International GIS Day. Roger Tomlinson, today is your day. Unless you are a geo-geek like me, however, Roger Tomlinson’s name, much less his far-sighted invention of the Geographic Information System (GIS) may not even blip on your radar. It all started in the age of the Space Race and Flower Power,
The 1960s were a time of great change, growth, and development. From The Beatles to Motown, Woodstock to Vietnam, the world was in a state of drastic changes. At the same time, technology was beginning its leap forward with the advent of minicomputers and supercomputers. Roger Tomlinson, the Father of GIS, took advantage of this and invented a method of representing, storing, and relating information using location as the key relational factor.

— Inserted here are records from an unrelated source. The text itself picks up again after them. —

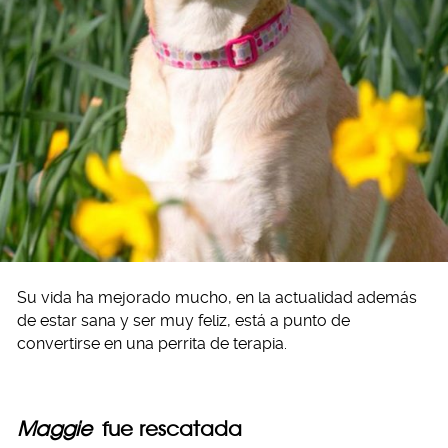
Su vida ha mejorado mucho, en la actualidad además
de estar sana y ser muy feliz, está a punto de
convertirse en una perrita de terapia.
Maggie
fue rescatada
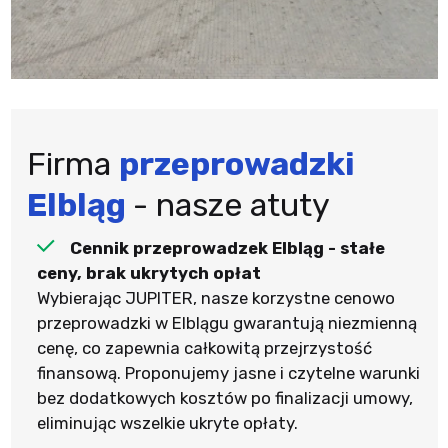
Firma
przeprowadzki
Elbląg
- nasze atuty
Cennik przeprowadzek Elbląg - stałe
ceny, brak ukrytych opłat
Wybierając JUPITER, nasze korzystne cenowo
przeprowadzki w Elblągu gwarantują niezmienną
cenę, co zapewnia całkowitą przejrzystość
finansową. Proponujemy jasne i czytelne warunki
bez dodatkowych kosztów po finalizacji umowy,
eliminując wszelkie ukryte opłaty.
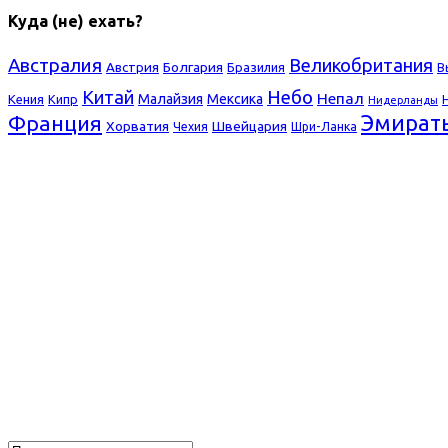
Куда (не) ехать?
Австралия
Великобритания
Болгария
Австрия
Бразилия
В
Небо
Китай
Непал
Малайзия
Мексика
Кения
Кипр
Нидерланды
Франция
Эмират
Хорватия
Швейцария
Чехия
Шри-Ланка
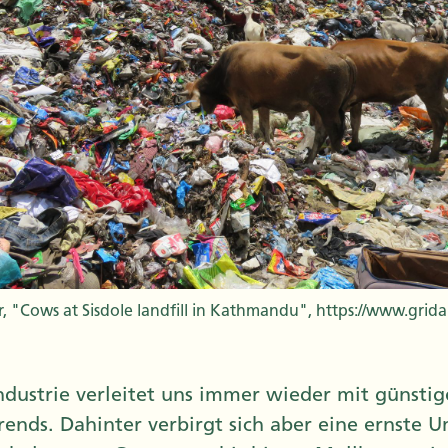
, "Cows at Sisdole landfill in Kathmandu", https://www.grida
dustrie verleitet uns immer wieder mit günstig
rends. Dahinter verbirgt sich aber eine ernste 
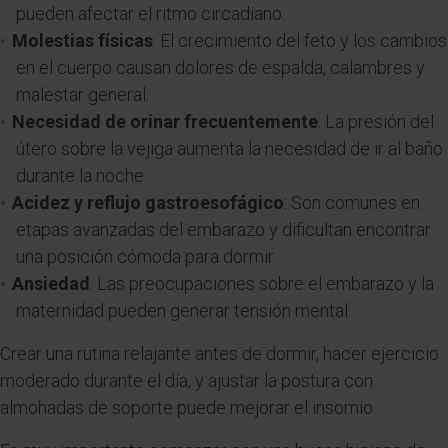
pueden afectar el ritmo circadiano.
Molestias físicas
: El crecimiento del feto y los cambios
en el cuerpo causan dolores de espalda, calambres y
malestar general.
Necesidad de orinar frecuentemente
: La presión del
útero sobre la vejiga aumenta la necesidad de ir al baño
durante la noche.
Acidez y reflujo gastroesofágico
: Son comunes en
etapas avanzadas del embarazo y dificultan encontrar
una posición cómoda para dormir.
Ansiedad
: Las preocupaciones sobre el embarazo y la
maternidad pueden generar tensión mental.
Crear una rutina relajante antes de dormir, hacer ejercicio
moderado durante el día, y ajustar la postura con
almohadas de soporte puede mejorar el insomio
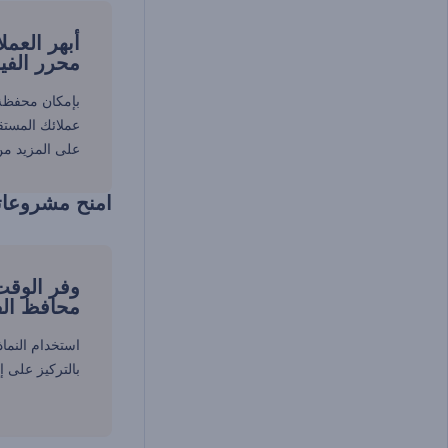
أبهر العمل
محرر الفي
بإمكان محفظة 
عملائك المست
على المزيد م
امنح مشروعات
وفر الوقت
محافظ الف
استخدام النما
بالتركيز على إ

If you think about it, almost every piece of data can be considered geospatial data. Sales Tax: Which store collected it? Geospatial data. Rainfall amounts: Where is it excessive, where is it deficient? Geographic information. Even the picture of that amazingly decadent dessert you took and posted to social media was geotagged.
It’s a common misunderstanding that geography is the study of maps (properly, cartography), or of where things are. In reality, geography is the study of how location impacts the ways in which things relate to each other. A GIS is the mechanism for relating all of these things to one another. By mapping, storing, and analyzing the patterns in this data, we can open up fresh understandings about the world and the people who live on the earth.
Many companies, Intergraph, ERDAS, and Hexagon Geospatial among them, have made it our mission to figure out new and innovative ways to utilize the power of GIS to help you change the world for the better. We believe that intelligent change begins with understanding the world around you, a world that is continually changing. That is why we want to help you make sense of that change.
The world is continuing to change at unprecedented rates. With the ubiquity of tablets and phones which contain GPS within their DNA, we are seeing an explosion of location-based data. This explosion is providing petabytes of data every data, most of which is geotagged. What di we do with all of this data? What understanding about the world can we glean from all this data? How can we harness it?
The really awesome thing about the world that is emerging is that we can take the traditional GIS—which is stuck in a computer lab or server room—and bring it to into the wider world. Not only that, but we can break it out of the traditional GIS silo and start using location-based analysis to inform decisions in industries which have not been traditional consumers of GIS data.
We are celebrating International GIS Day with a booth at Brisbane, Australia.
On this International GIS Day, while we mourn the passing of Roger Tomlinson, how are YOU are making a difference?